RECORDS SHOWN |
══════════

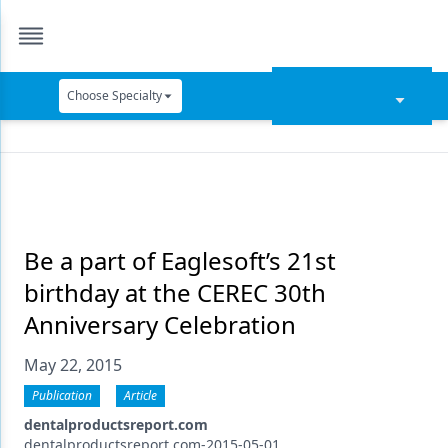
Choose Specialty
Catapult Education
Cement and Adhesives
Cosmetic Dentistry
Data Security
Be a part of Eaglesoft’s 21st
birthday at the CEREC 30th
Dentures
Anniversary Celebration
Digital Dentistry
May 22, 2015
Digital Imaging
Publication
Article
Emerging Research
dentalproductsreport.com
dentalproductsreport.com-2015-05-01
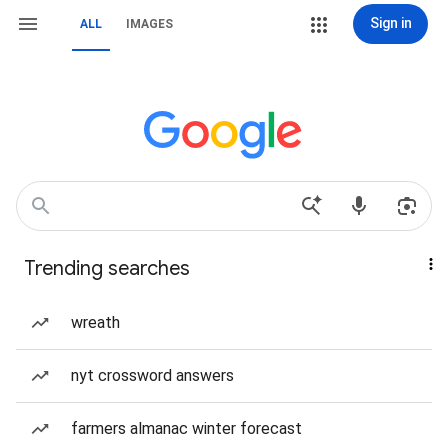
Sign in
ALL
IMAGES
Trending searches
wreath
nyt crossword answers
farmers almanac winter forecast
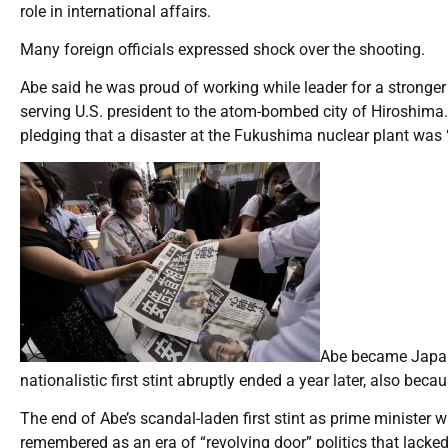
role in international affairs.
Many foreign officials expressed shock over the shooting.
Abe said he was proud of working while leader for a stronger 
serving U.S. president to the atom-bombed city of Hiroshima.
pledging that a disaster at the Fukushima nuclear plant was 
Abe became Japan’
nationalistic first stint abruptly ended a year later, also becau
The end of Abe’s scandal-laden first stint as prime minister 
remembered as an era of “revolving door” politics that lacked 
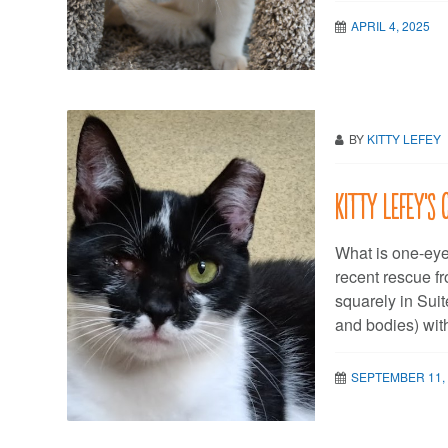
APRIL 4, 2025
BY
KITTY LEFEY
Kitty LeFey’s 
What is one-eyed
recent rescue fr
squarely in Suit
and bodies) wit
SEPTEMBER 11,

══════════

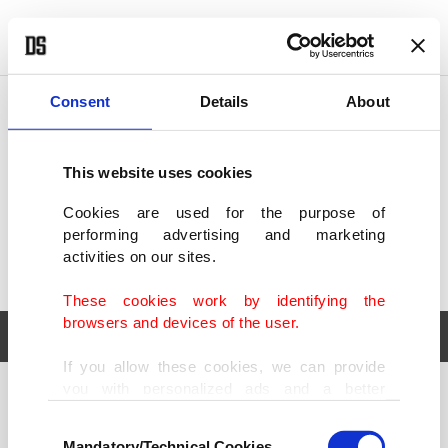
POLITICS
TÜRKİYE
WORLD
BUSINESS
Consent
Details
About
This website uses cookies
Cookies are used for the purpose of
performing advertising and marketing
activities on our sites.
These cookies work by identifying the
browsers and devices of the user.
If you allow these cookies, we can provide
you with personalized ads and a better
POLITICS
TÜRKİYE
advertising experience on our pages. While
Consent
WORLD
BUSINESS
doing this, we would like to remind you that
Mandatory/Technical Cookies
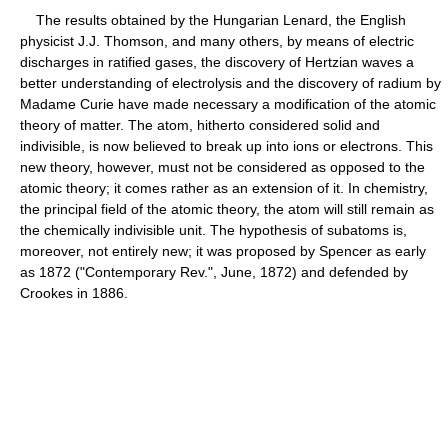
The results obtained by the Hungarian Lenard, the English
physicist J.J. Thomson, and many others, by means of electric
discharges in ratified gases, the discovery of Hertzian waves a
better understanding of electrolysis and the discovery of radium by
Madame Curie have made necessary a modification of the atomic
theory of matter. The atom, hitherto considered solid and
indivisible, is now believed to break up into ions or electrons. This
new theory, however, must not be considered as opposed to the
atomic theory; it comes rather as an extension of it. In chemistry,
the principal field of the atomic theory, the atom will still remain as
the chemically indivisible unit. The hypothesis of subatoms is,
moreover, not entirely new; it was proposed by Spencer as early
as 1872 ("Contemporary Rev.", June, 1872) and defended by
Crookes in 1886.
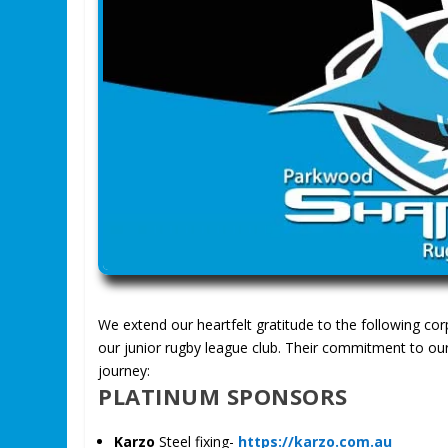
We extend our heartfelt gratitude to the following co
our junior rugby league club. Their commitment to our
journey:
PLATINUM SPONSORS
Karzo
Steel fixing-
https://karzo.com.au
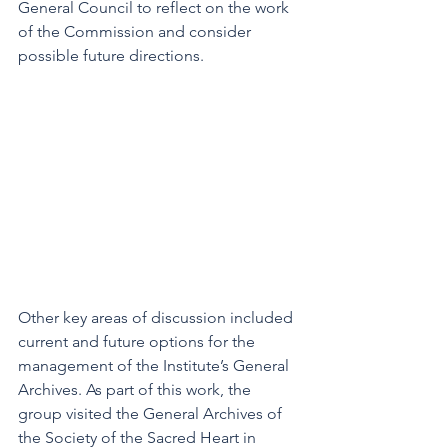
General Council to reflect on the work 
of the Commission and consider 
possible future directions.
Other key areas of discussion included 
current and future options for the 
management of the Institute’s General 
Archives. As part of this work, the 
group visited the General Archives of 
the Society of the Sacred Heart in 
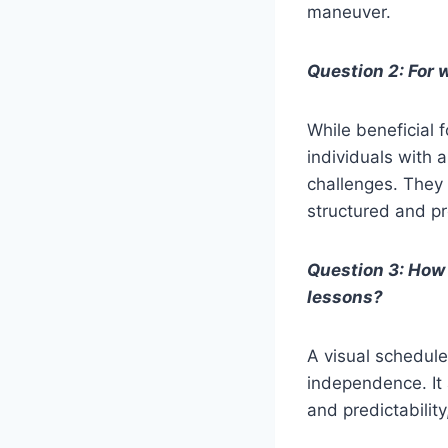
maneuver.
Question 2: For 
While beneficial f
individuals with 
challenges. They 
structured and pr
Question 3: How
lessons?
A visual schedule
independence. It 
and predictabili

══════════

WHAT THE TASK REQUIRES | From the records above, print only the lines between the one holding "individuals with" and the one holding "and predictabili", inclusive, exactly as they stand.

SOLUTION TO THIS EXERCISE |
individuals with 
challenges. They 
structured and pr
Question 3: How
lessons?
A visual schedule
independence. It 
and predictabili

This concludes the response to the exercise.